The other day I saw PayPal’s Business app in Apple’s App Store, where it lets you invoice users for their purchase. After playing with it for a bit, it seems to me like it has the potential to reduce fraud, as you collect payment before the user gets their license for your product? So in the case of those 5 users, they would dispute the invoice without parting with their money first? And thus stop me sending a license key for no reason?

Am I right in thinking like this? That is: it’s better to go from taking their money and fixing the problem later, to fixing the problem first before taking any money.
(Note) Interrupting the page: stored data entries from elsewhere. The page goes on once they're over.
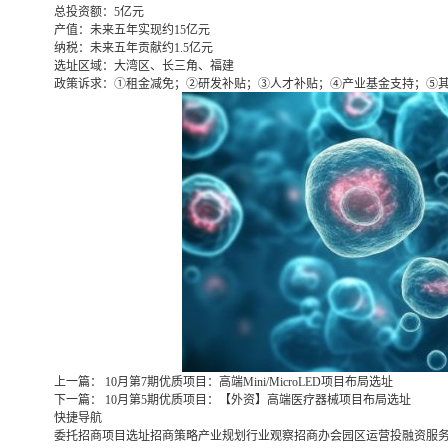
总投资额：
5亿元
产值：
未来五年实现约15亿元
纳税：
未来五年贡献约1.5亿元
选址区域：
大湾区、长三角、福建
政策诉求：
①租金减免；②研发补贴；③人才补贴；④产业基金支持；⑤
上一篇：
10月第7期优质项目：高端Mini/MicroLED项目布局选址
下一篇：
10月第5期优质项目：【外资】高端医疗器械项目布局选址
快捷导航
委托招商
项目选址
招商策略
产业规划
行业观察
招商办会
园区运营
投融资服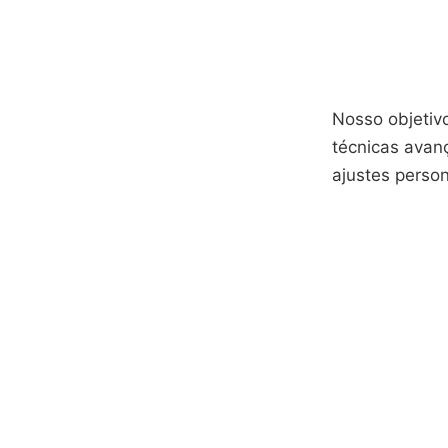
Nosso objetivo
técnicas avanç
ajustes perso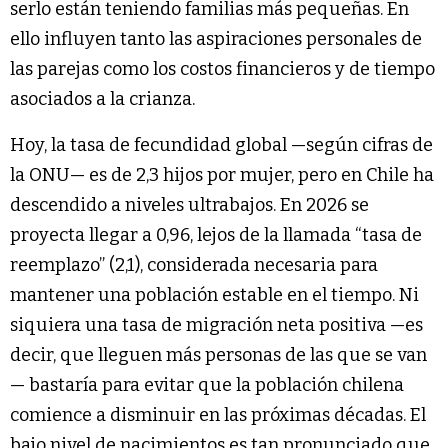
serlo están teniendo familias más pequeñas. En
ello influyen tanto las aspiraciones personales de
las parejas como los costos financieros y de tiempo
asociados a la crianza.
Hoy, la tasa de fecundidad global —según cifras de
la ONU— es de 2,3 hijos por mujer, pero en Chile ha
descendido a niveles ultrabajos. En 2026 se
proyecta llegar a 0,96, lejos de la llamada “tasa de
reemplazo” (2,1), considerada necesaria para
mantener una población estable en el tiempo. Ni
siquiera una tasa de migración neta positiva —es
decir, que lleguen más personas de las que se van
— bastaría para evitar que la población chilena
comience a disminuir en las próximas décadas. El
bajo nivel de nacimientos es tan pronunciado que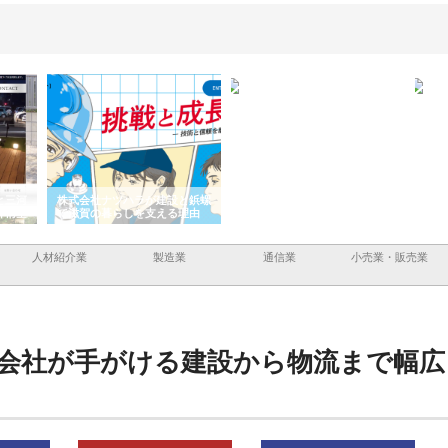
と三河
株式会社ナツハラが建設と鋲螺
株式会社メタルエースの企業サ
株式
外構空
で滋賀の暮らしを支える理由
イトが提供する充実した情報内
みを
容とは
人材紹介業
製造業
通信業
小売業・販売業
会社が手がける建設から物流まで幅広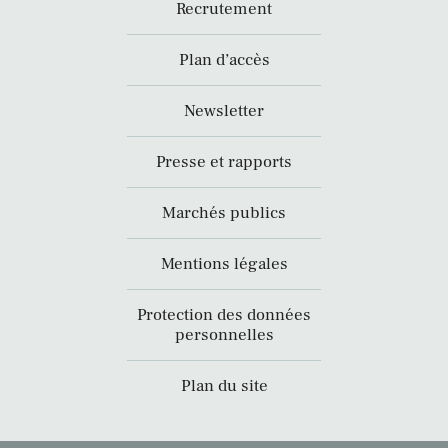
Recrutement
Plan d’accès
Newsletter
Presse et rapports
Marchés publics
Mentions légales
Protection des données
personnelles
Plan du site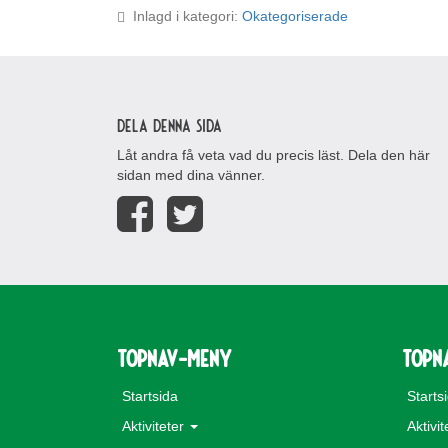
Inlagd i kategori:
Okategoriserade
Dela denna sida
Låt andra få veta vad du precis läst. Dela den här
sidan med dina vänner.
topnav-meny
topn
Startsida
Starts
Aktiviteter
Aktivi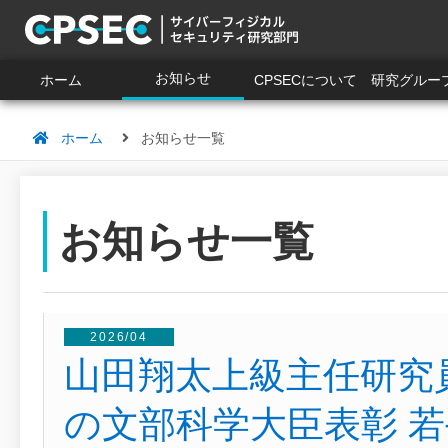
お知らせ
ホーム
CPSECについて
研究グルー
ホーム
お知らせ一覧
お知らせ一覧
2026/04
山田翔太上級主任研究
の文部科学大臣表彰 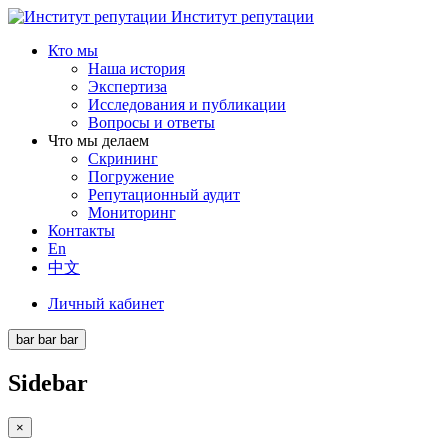
Институт репутации
Кто мы
Наша история
Экспертиза
Исследования и публикации
Вопросы и ответы
Что мы делаем
Скрининг
Погружение
Репутационный аудит
Мониторинг
Контакты
En
中文
Личный кабинет
bar
bar
bar
Sidebar
×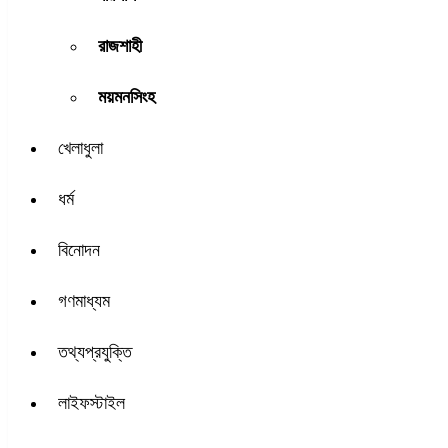
রাজশাহী
ময়মনসিংহ
খেলাধুলা
ধর্ম
বিনোদন
গণমাধ্যম
তথ্যপ্রযুক্তি
লাইফস্টাইল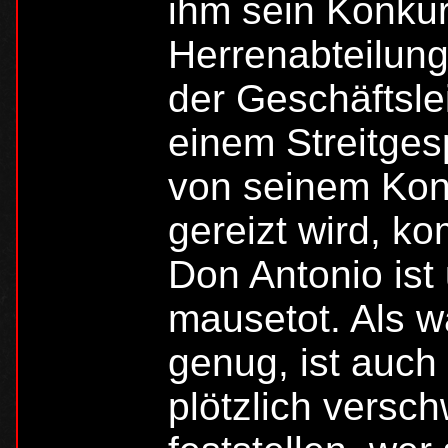
ihm sein Konkur
Herrenabteilung
der Geschäftsle
einem Streitges
von seinem Kont
gereizt wird, k
Don Antonio ist
mausetot. Als w
genug, ist auch
plötzlich versc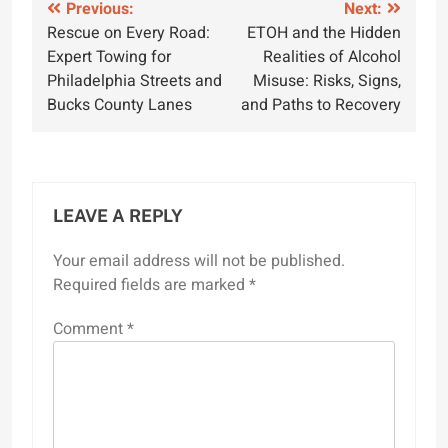
Post
Previous:
Next:
Rescue on Every Road:
ETOH and the Hidden
navigation
Expert Towing for
Realities of Alcohol
Philadelphia Streets and
Misuse: Risks, Signs,
Bucks County Lanes
and Paths to Recovery
LEAVE A REPLY
Your email address will not be published.
Required fields are marked
*
Comment
*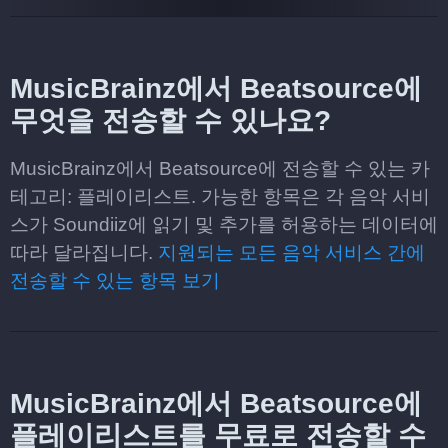
MusicBrainz에서 Beatsource에
무엇을 전송할 수 있나요?
MusicBrainz에서 Beatsource에 전송할 수 있는 카
테고리: 플레이리스트. 가능한 항목은 각 음악 서비
스가 Soundiiz에 읽기 및 추가를 허용하는 데이터에
따라 달라집니다.
지원되는 모든 음악 서비스 간에
전송할 수 있는 항목 보기
MusicBrainz에서 Beatsource에
플레이리스트를 무료로 전송할 수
Interesting question. I don’t know the direct answer, but here are some thoughts I had:

  • Are the 5 fraudulent sales an insignificant % of your total sales? If so, maybe it is easier just to roll with it. It sucks when it happens, but it is better than making things more complicated for all the rest of your customers.

  • Do you think some “fraudulent” sales were actually genuine but the buyer changed their mind? If so, perhaps your sales copy and the “thanks for ordering emails” should emphasise your refund policy so that purchasers know they can ask for a refund without abusing the PayPal “report fraud” system.

Hi Steve,

I think it was a little from both (although I can’t prove it). Two if the disputed sales were for one of my products, and the other three were when I had a “bundle” sale and the buyer got several products for one lower price, and then promptly disputed it once they received their licenses.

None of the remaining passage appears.